To determine whether these CD147-defined subsets differ in function, we performed intracellular cytokine staining. CD147hi cMono exhibited markedly higher expression of multiple inflammatory cytokines compared to CD147lo cMono, including TNF-α (p < 0.0001), IL-6 (p < 0.0001), IL-1β (p < 0.0001), IL-8 (p < 0.0001), and CXCL10 (p < 0.0001) (Fig. 3e and f). These findings identify CD147hi cMono as the primary cellular source of S1 subunit-induced inflammatory cytokines.

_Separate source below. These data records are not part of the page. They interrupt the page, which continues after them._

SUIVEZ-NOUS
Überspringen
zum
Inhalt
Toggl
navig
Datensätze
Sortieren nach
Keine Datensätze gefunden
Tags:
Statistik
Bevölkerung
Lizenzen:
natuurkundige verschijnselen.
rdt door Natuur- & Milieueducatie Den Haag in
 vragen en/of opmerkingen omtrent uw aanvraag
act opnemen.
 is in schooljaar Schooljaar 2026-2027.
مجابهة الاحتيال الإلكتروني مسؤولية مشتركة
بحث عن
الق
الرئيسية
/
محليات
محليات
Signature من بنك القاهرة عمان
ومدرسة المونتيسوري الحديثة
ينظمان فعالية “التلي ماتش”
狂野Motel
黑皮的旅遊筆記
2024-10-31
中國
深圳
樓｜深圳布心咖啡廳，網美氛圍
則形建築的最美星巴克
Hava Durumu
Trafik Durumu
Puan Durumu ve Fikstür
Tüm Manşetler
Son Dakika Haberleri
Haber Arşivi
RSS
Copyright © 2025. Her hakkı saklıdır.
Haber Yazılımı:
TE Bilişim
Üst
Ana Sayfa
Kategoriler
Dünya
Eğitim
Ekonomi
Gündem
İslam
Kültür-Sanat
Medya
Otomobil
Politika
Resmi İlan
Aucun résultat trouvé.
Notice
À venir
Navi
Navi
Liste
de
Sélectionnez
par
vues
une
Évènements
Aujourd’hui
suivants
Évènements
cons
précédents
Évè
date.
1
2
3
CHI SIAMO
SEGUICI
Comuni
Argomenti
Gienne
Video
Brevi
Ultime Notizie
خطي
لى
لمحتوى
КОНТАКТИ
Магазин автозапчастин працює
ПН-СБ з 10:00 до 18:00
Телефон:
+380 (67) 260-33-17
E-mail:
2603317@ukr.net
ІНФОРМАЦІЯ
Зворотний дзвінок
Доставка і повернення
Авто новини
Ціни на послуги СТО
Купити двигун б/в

CD147hi classical monocytes associated with COVID-19 severity
To examine whether CD147hi cMono are clinically relevant in COVID-19, we analyzed PBMCs from healthy donors (n = 38), patients with moderate (n = 7) or severe COVID-19 (n = 25) at admission, and follow-up samples at discharge (n = 17) using mass cytometry (Fig. 4a). FlowSOM clustering identified eight major immune cell populations (Supplementary Fig. 3a and b). Further analysis of myeloid cells using the markers CD16, CD38, CD14, CD11c, CD45RA, HLA-DR, and CD147 identified four populations (cMono, intMono, ncMono, and mDC) and revealed distinct CD147hi and CD147lo cMono populations (Fig. 4b).Fig. 4CD147hi classical monocytes correlate with COVID-19 severity. a. Overview of mass cytometry analysis of patient samples. Follow-up samples were collected at ICU discharge. b. UMAP visualization of myeloid populations highlighting CD147 expression. c. Frequency of CD147hi and CD147lo cMono across patient groups. Significance was determined by the Kruskal–Wallis test. d. Correlation analysis between myeloid cell frequencies, serum cytokines, and clinical parameters. Heatmap shows Spearman's correlation coefficients, and asterisks indicate p-values (*p < 0.05, **p < 0.01, ***p < 0.001)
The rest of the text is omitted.